Ever since 1996, when President Bill Clinton pledged to “end welfare as we know it,” welfare recipients have been required to work in exchange for aid. That might mean having a regular job – a modest income isn’t counted against your grant — or it could mean an approved “welfare to work” activity such as job training or working toward a GED. In California, where cash aid to parents with minor children is known as Cal-WORKS, the seven-week program, officially called Job Club/Job Search, is based on the assumption that the only thing standing between aid recipients and gainful employment is a decent outfit and a little coaching. The first three weeks are devoted to sprucing up resumes, practicing interview skills, and pep talks. The last four weeks are spent applying for jobs. If, at the end of seven weeks, a Cal-WORKS client doesn’t have a job, she is automatically enrolled in the county’s workfare program, where she’ll perform 30 to 35 hours a week of unpaid duties until she’s either found a paying job or used up her time on aid.
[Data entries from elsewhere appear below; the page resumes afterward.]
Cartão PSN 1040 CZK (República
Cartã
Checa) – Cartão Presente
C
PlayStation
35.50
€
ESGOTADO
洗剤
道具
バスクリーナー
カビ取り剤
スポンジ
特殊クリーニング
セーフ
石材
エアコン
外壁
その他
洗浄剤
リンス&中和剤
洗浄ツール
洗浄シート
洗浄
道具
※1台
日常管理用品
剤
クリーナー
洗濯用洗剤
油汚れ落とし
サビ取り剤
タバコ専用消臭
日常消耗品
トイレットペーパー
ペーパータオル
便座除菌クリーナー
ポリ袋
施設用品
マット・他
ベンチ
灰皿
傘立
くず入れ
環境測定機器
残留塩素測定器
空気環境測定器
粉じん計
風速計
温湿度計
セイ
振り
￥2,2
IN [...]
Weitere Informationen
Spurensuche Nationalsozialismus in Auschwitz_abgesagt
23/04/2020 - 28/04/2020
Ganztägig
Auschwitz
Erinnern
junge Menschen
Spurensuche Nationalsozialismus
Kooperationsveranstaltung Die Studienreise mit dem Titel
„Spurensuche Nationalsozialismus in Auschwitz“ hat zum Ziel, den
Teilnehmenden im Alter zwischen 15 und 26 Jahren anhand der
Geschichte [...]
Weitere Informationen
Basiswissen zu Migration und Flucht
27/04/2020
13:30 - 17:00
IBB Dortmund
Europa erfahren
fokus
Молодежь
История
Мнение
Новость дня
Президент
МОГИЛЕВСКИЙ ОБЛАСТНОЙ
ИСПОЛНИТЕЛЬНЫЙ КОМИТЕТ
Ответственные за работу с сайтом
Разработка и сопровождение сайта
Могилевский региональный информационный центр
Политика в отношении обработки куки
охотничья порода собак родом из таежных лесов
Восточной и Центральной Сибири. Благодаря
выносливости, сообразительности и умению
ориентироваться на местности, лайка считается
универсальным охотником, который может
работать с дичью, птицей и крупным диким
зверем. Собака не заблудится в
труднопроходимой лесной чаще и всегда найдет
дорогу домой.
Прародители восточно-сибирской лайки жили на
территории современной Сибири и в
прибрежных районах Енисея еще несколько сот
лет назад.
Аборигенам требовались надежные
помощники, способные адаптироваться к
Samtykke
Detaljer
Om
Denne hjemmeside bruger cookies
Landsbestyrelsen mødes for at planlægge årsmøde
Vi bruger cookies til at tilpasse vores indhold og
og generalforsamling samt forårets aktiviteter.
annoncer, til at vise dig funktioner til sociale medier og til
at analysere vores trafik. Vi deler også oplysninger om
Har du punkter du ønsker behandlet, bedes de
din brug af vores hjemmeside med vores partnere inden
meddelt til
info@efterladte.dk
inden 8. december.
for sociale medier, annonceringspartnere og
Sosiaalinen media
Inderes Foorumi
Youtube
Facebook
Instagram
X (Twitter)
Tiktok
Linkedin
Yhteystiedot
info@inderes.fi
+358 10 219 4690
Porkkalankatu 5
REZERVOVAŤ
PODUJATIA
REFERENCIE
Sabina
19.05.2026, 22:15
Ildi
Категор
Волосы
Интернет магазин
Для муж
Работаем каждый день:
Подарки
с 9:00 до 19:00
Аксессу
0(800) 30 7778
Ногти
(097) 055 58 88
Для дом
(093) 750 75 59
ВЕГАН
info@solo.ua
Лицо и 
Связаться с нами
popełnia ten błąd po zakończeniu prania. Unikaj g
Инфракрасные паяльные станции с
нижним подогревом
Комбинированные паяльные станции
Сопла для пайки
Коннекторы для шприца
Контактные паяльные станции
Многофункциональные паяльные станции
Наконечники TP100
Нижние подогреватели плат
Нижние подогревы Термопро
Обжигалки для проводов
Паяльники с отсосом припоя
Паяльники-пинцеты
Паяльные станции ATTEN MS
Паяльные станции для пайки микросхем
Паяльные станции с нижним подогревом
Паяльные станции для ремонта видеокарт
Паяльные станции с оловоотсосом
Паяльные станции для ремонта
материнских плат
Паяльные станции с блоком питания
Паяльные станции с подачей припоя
Increasingly the time a parent is on Cal-WORKS is growing shorter, at least for Californians. In April, when the Job Club class I attended started, California parents were allowed a lifetime total of four years on welfare – 12 months fewer than the federal maximum. (Parents with children under 2 were exempt from federal work requirements). But then in June, the state effectively cut that period in half. Starting in January 2013, parents can lose welfare benefits after 24 months unless they have some sort of paid or unpaid employment, and the exemption for having a child under 2 can only be used once. As strange as it sounds, the only sure way to stay on welfare in California is to secure a job.
But this reality remains almost entirely disconnected from the political discussion about welfare, in which political aspirants conjure the specter of bonbon-popping welfare queens sleeping the day away on a mattress stuffed with fur coats and government money. When the federal Department of Health and Human Services announced over the summer it would allow a modicum of flexibility in the way states meet welfare-to-work requirements, Mitt Romney moved swiftly into attack mode. “Under Obama’s plan, you wouldn’t have to work and wouldn’t have to train for a job,” one of his campaign ads claimed. “They just send you your welfare check, and ‘welfare to work’ goes back to being plain old welfare.”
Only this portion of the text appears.